From: geimo@ksu.ksu.edu (Darren Geimausaddle)
Date: Mon, 4 Jul 1994 10:06:36 -0500

ACLU * ACLU * ACLU * ACLU * ACLU * ACLU * ACLU * ACLU * ACLU
 NEWS RELEASE * NEWS RELEASE * NEWS RELEASE * NEWS RELEASE 

Lima Law Declared Unconstitutional;
41 Arrests Made At Gay Bar Dismissed

For IMMEDIATE RELEASE
September 24, 1990

  In its first victory, the newly formed Gay/Lesbian Rights
Project of the American Civil Liberties Union of Ohio has won
dismissal of all charges filed against 41 people arrested during
a June raid on a gay bar in Lima.

  On June 10, Lima police raided The Office Bar, arresting 41
patrons, the manager and the bartender on charges of "visiting a
disorderly house." Police wore latex gloves during the raid and
one of the officers called the bar an "AIDS place."

  In a ruling handed down on September 19, Judge William B.
Lauber of the Lima Municipal Court said the city's law against
visiting a "disorderly house," defined as a place operated for
the purpose of "lewdness," was unconstitutionally vague. He also
ruled that the charges against the patrons violated the due
process clauses of both the United States and Ohio constitutions.

  "This will help insure that gay men and lesbians are not
harassed simply because the police do not like what they do,"
said Jerry Bunge, the chair of the ACLU's Gay/Lesbian Rights
Project in Ohio, which represented the 41 patrons.

  "The bottom line of this case is that the police apparently
thought a gay bar was a lewd place," Bunge said, "and this ruling
will help to make sure that does not happen again."
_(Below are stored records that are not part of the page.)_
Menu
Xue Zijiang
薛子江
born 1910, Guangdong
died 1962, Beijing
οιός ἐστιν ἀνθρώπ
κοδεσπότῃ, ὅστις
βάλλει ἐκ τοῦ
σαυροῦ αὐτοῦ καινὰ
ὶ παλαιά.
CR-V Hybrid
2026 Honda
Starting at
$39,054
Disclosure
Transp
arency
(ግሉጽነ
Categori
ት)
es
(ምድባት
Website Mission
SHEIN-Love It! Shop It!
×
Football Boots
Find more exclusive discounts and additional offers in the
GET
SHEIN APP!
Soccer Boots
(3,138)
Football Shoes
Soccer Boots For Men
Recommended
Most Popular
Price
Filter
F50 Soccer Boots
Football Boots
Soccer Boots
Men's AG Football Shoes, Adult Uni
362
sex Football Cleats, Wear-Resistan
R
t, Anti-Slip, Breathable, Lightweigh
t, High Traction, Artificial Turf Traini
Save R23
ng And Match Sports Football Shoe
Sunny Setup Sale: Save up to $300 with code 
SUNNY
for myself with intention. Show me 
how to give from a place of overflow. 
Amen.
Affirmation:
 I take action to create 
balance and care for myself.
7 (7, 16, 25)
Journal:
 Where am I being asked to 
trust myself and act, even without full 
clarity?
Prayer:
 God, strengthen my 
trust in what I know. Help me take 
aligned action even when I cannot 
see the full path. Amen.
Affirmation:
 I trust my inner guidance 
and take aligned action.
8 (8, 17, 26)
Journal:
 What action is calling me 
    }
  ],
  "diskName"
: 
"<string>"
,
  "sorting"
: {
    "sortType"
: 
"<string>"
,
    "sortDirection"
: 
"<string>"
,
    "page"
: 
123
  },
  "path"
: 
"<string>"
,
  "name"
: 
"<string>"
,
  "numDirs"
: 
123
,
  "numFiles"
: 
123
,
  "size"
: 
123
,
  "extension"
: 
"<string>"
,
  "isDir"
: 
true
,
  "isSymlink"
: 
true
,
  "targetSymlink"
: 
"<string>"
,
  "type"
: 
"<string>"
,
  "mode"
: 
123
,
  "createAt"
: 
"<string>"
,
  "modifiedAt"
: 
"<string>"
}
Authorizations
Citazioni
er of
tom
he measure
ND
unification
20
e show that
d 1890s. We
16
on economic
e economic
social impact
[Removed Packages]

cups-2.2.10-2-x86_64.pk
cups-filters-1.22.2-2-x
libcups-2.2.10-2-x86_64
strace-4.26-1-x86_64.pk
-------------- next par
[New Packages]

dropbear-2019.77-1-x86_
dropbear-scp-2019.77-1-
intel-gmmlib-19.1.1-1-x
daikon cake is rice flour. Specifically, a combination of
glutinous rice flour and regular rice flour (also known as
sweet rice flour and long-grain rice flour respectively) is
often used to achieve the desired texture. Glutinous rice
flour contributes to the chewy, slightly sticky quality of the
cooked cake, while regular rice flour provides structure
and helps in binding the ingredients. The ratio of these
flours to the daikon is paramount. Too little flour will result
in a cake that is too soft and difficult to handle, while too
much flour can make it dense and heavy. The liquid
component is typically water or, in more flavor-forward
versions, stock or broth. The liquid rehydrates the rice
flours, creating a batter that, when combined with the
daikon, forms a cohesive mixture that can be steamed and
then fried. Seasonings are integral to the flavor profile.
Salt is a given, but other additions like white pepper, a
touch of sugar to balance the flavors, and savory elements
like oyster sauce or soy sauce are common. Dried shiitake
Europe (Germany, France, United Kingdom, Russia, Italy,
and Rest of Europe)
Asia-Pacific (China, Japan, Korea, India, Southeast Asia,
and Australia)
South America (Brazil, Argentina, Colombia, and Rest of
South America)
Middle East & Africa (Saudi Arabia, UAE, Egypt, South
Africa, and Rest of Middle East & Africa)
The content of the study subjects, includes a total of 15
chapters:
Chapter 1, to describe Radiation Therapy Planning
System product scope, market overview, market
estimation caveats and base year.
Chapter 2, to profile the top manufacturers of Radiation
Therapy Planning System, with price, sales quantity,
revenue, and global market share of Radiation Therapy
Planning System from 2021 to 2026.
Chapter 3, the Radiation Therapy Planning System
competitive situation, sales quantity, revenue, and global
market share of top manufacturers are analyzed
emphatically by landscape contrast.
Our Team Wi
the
  The Ohio Gay/Lesbian Rights Project was formed recently to deal
with legal, educational and political issues affecting gay men
and lesbians in the State of Ohio. "This sort of bar raid is
something we all thought died out years ago," said Loretta
Mikolaj, the project director. "It is just astonishing to find it
is still going on in Ohio."

  In its successful motion to dismiss, the ACLU argued that
patrons of gay bars are engaged in a form of expressive activity
protected by the first amendment. Establishments where gay men
and lesbians congregate represent much more than bars, the motion
said, because gay persons rarely have had the opportunity to
gather as a group in a political or social meeting place.

  "All around the country lesbians and gay men are increasingly
the victims of government harassment," said William B.
Rubenstein, the director of the national ACLU Lesbian and Gay
Rights Project, which joined the Ohio case. "Just in the past few
months, ACLU affiliates have handled situations as diverse as
police officials in South Carolina filming the state's gay pride
parade and a police raid on the Iowa Men's Festival.

  "The municipal court in Lima has sent out the clear message
that such unwarranted harassment of gay people is not
constitutionally tolerable," Rubenstein said.